Eigentlich wäre ja alles ganz einfach gewesen. Mit dem Wunsch nach etwas Gemütlichem für Ausfahrten nach Feierabend hatte die Eignergemeinschaft Carondimonio schon vor einiger Zeit ihre wilden Regattajahre mit dem damals gleichnamigen feuerroten Libera-Racer vermeintlich beendet. Die von den Schweizern in Eigenregie gebaute Rennziege, gemeinhin als „Affenhügel“ verunglimpft, hat mit ihren breiten Auslegern, zwölf Trapezen und einem fast lächerlich hohen Mast nicht nur am Bodensee die Trophäen fast aller Langstreckenregatten abgeräumt. Nach diesen Tagen wollten die „Carondis“, so werden sie bis heute genannt, seglerisch eigentlich zur Ruhe kommen, zum Beispiel mit einem 30er-Schärenkreuzer im Visier ihrer Begehrlichkeit. „Das wäre vielleicht vernünftig gewesen“, räumen sie ein, hinter vorgehaltener Hand und auch nur halb im Ernst. Doch mit der Vernunft hatten es diese Schweizer noch nie so sehr.

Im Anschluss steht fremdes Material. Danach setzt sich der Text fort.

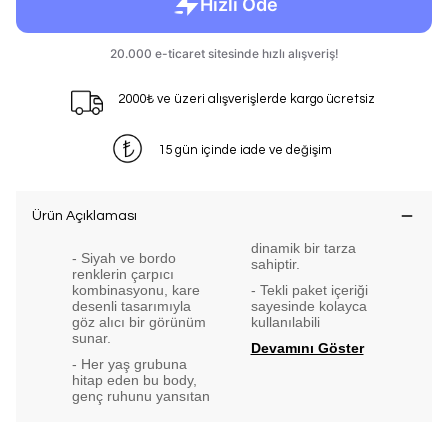
2000₺ ve üzeri alışverişlerde kargo ücretsiz
15 gün içinde iade ve değişim
Ürün Açıklaması
dinamik bir tarza
- Siyah ve bordo
sahiptir.
renklerin çarpıcı
kombinasyonu, kare
- Tekli paket içeriği
desenli tasarımıyla
sayesinde kolayca
göz alıcı bir görünüm
kullanılabili
sunar.
Devamını Göster
- Her yaş grubuna
hitap eden bu body,
genç ruhunu yansıtan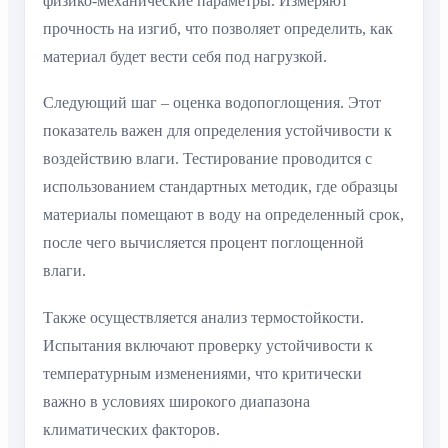
физико-механические параметры. Измеряют
прочность на изгиб, что позволяет определить, как
материал будет вести себя под нагрузкой.
Следующий шаг – оценка водопоглощения. Этот
показатель важен для определения устойчивости к
воздействию влаги. Тестирование проводится с
использованием стандартных методик, где образцы
материалы помещают в воду на определенный срок,
после чего вычисляется процент поглощенной
влаги.
Также осуществляется анализ термостойкости.
Испытания включают проверку устойчивости к
температурным изменениями, что критически
важно в условиях широкого диапазона
климатических факторов.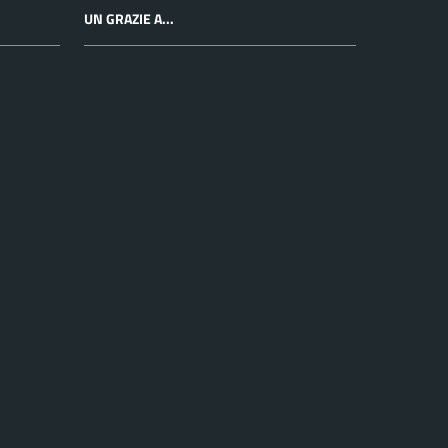
UN GRAZIE A...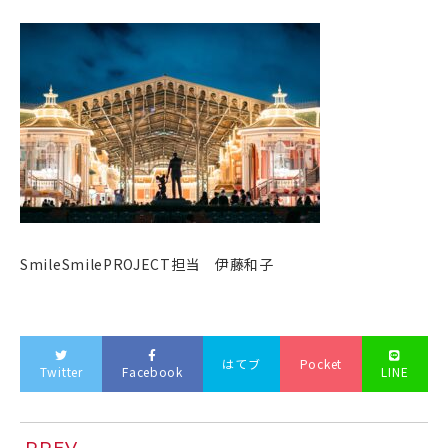
SmileSmilePROJECT担当 伊藤和子
はてブ
Pocket
Twitter
Facebook
LINE
PREV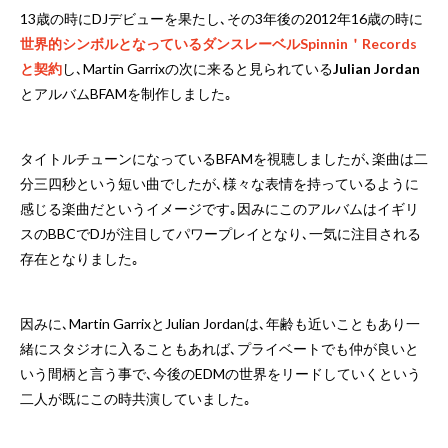
13歳の時にDJデビューを果たし､その3年後の2012年16歳の時に
世界的シンボルとなっているダンスレーベルSpinnin＇Records
と契約
し､Martin Garrixの次に来ると見られている
Julian Jordan
とアルバムBFAMを制作しました｡
タイトルチューンになっているBFAMを視聴しましたが､楽曲は二
分三四秒という短い曲でしたが､様々な表情を持っているように
感じる楽曲だというイメージです｡因みにこのアルバムはイギリ
スのBBCでDJが注目してパワープレイとなり､一気に注目される
存在となりました｡
因みに､Martin GarrixとJulian Jordanは､年齢も近いこともあり一
緒にスタジオに入ることもあれば､プライベートでも仲が良いと
いう間柄と言う事で､今後のEDMの世界をリードしていくという
二人が既にこの時共演していました｡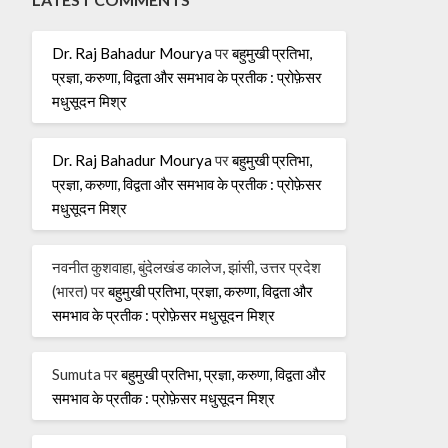
Dr. Raj Bahadur Mourya
पर
बहुमुखी प्रतिभा,
प्रज्ञा, करुणा, विद्वता और समभाव के प्रतीक : प्रोफ़ेसर
मधुसूदन मिश्र
Dr. Raj Bahadur Mourya
पर
बहुमुखी प्रतिभा,
प्रज्ञा, करुणा, विद्वता और समभाव के प्रतीक : प्रोफ़ेसर
मधुसूदन मिश्र
नवनीत कुशवाहा, बुंदेलखंड कालेज, झांसी, उत्तर प्रदेश
(भारत)
पर
बहुमुखी प्रतिभा, प्रज्ञा, करुणा, विद्वता और
समभाव के प्रतीक : प्रोफ़ेसर मधुसूदन मिश्र
Sumuta
पर
बहुमुखी प्रतिभा, प्रज्ञा, करुणा, विद्वता और
समभाव के प्रतीक : प्रोफ़ेसर मधुसूदन मिश्र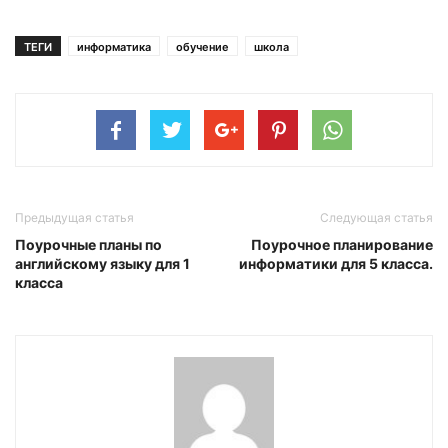
ТЕГИ
информатика
обучение
школа
Предыдущая статья
Следующая статья
Поурочные планы по
Поурочное планирование
английскому языку для 1
информатики для 5 класса.
класса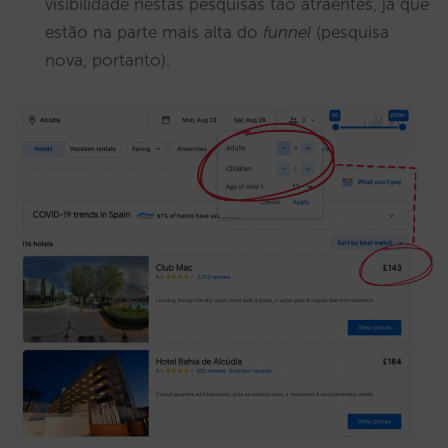
visibilidade nestas pesquisas tão atraentes, já que
estão na parte mais alta do
funnel
(pesquisa
nova, portanto).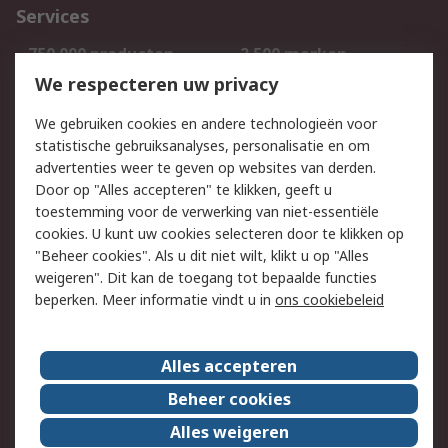
Services
750.000 producten
2.500 merken
Bestellen
Inkoopoplossingen
We respecteren uw privacy
Retouren
Technisch advies
We gebruiken cookies en andere technologieën voor
Track & Trace
statistische gebruiksanalyses, personalisatie en om
advertenties weer te geven op websites van derden.
Wettelijk
Door op "Alles accepteren" te klikken, geeft u
toestemming voor de verwerking van niet-essentiële
Cookiebeleid
Email veiligheid
cookies. U kunt uw cookies selecteren door te klikken op
Privacybeleid
Websitevoorwaarden
"Beheer cookies". Als u dit niet wilt, klikt u op "Alles
weigeren". Dit kan de toegang tot bepaalde functies
Algemene
beperken. Meer informatie vindt u in
ons cookiebeleid
verkoopvoorwaarden
Over RS
Alles accepteren
RS Group
Over ons
Beheer cookies
RS wereldwijd
Werken bij RS
Alles weigeren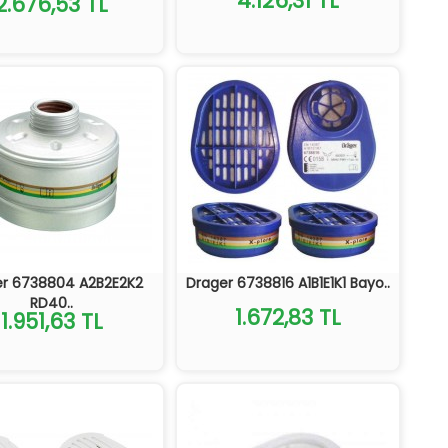
4.126,31 TL
2.676,53 TL
er 6738804 A2B2E2K2
Drager 6738816 A1B1E1K1 Bayo..
RD40..
1.672,83 TL
1.951,63 TL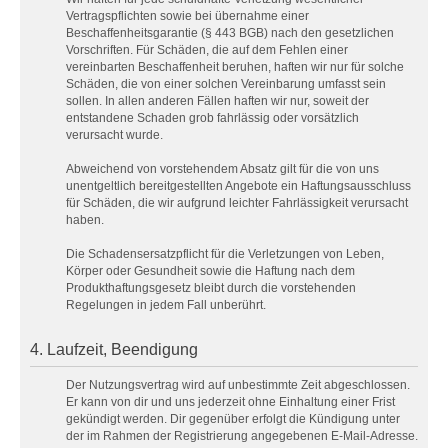
Vertragspflichten sowie bei übernahme einer
Beschaffenheitsgarantie (§ 443 BGB) nach den gesetzlichen
Vorschriften. Für Schäden, die auf dem Fehlen einer
vereinbarten Beschaffenheit beruhen, haften wir nur für solche
Schäden, die von einer solchen Vereinbarung umfasst sein
sollen. In allen anderen Fällen haften wir nur, soweit der
entstandene Schaden grob fahrlässig oder vorsätzlich
verursacht wurde.
Abweichend von vorstehendem Absatz gilt für die von uns
unentgeltlich bereitgestellten Angebote ein Haftungsausschluss
für Schäden, die wir aufgrund leichter Fahrlässigkeit verursacht
haben.
Die Schadensersatzpflicht für die Verletzungen von Leben,
Körper oder Gesundheit sowie die Haftung nach dem
Produkthaftungsgesetz bleibt durch die vorstehenden
Regelungen in jedem Fall unberührt.
4. Laufzeit, Beendigung
Der Nutzungsvertrag wird auf unbestimmte Zeit abgeschlossen.
Er kann von dir und uns jederzeit ohne Einhaltung einer Frist
gekündigt werden. Dir gegenüber erfolgt die Kündigung unter
der im Rahmen der Registrierung angegebenen E-Mail-Adresse.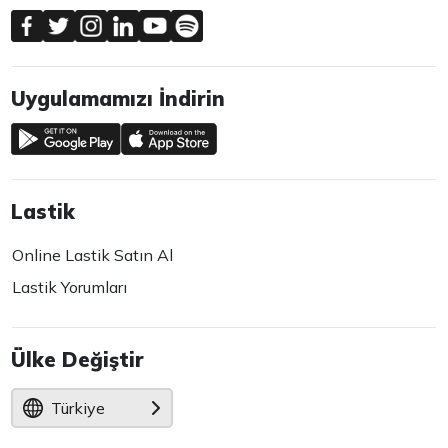
Uygulamamızı İndirin
Lastik
Online Lastik Satın Al
Lastik Yorumları
Ülke Değiştir
Türkiye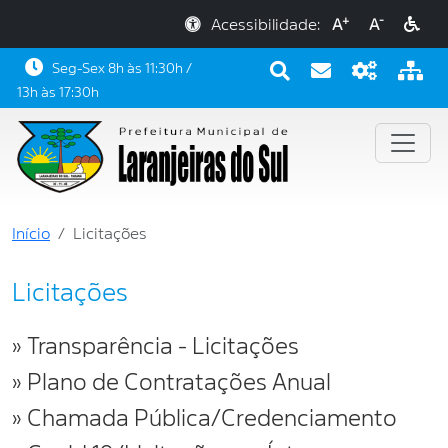
+
-
Acessibilidade:
A
A
Seg-Sex 8h às 11:30h /
13h às 17:30h
Início
Licitações
Licitações
» Transparência - Licitações
» Plano de Contratações Anual
» Chamada Pública/Credenciamento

Zum Glück für die „Gun“, die heute dank der intensiven Pflege ihrer Betreuer und trotz ihres stattlichen Alters immer noch daherkommt, als wäre sie direkt vom Stapel gelaufen. Und zum Glück für die lebendige Klassikerszene am Bodensee, die um ein ausgesprochenes Schmuckstück reicher geworden ist.
Eines noch wollen die Schweizer dann doch geklärt haben. Der Name „Gun“ hat mit Waffen nichts zu tun, weder mit Kanonen noch Pistolen oder Gewehren. Gun ist ein Frauenname in Schweden. Das ist beruhigend zu wissen.
Aus seiner Feder stammen die Risse von vielen Schärenkreuzern, die in Schweden zwischen 1910 und 1920 gebaut worden sind. Konstrukteur Erik Andreas Salander (1883–1957) war bekannt für seine schnellen und schönen Entwürfe, vor allem für 55er-, 75er- und 95er-Schärenkreuzer. Mit seinen Arbeiten hat er zu seiner Zeit maßgeblich die Entwicklung im frühen Segelsport mitbestimmt. Gebaut wurden die meisten der Yachten auf der Werft Hästholmsvarvet in der Nähe von Stockholm, so auch die beiden stattlichen 75er-Schärenkreuzer „Ila“ (1916) und „Gun“ (1918).
Der Artikel erschien in YACHT-Ausgabe 24/2018 und wurde für die Onlineversion überarbeitet.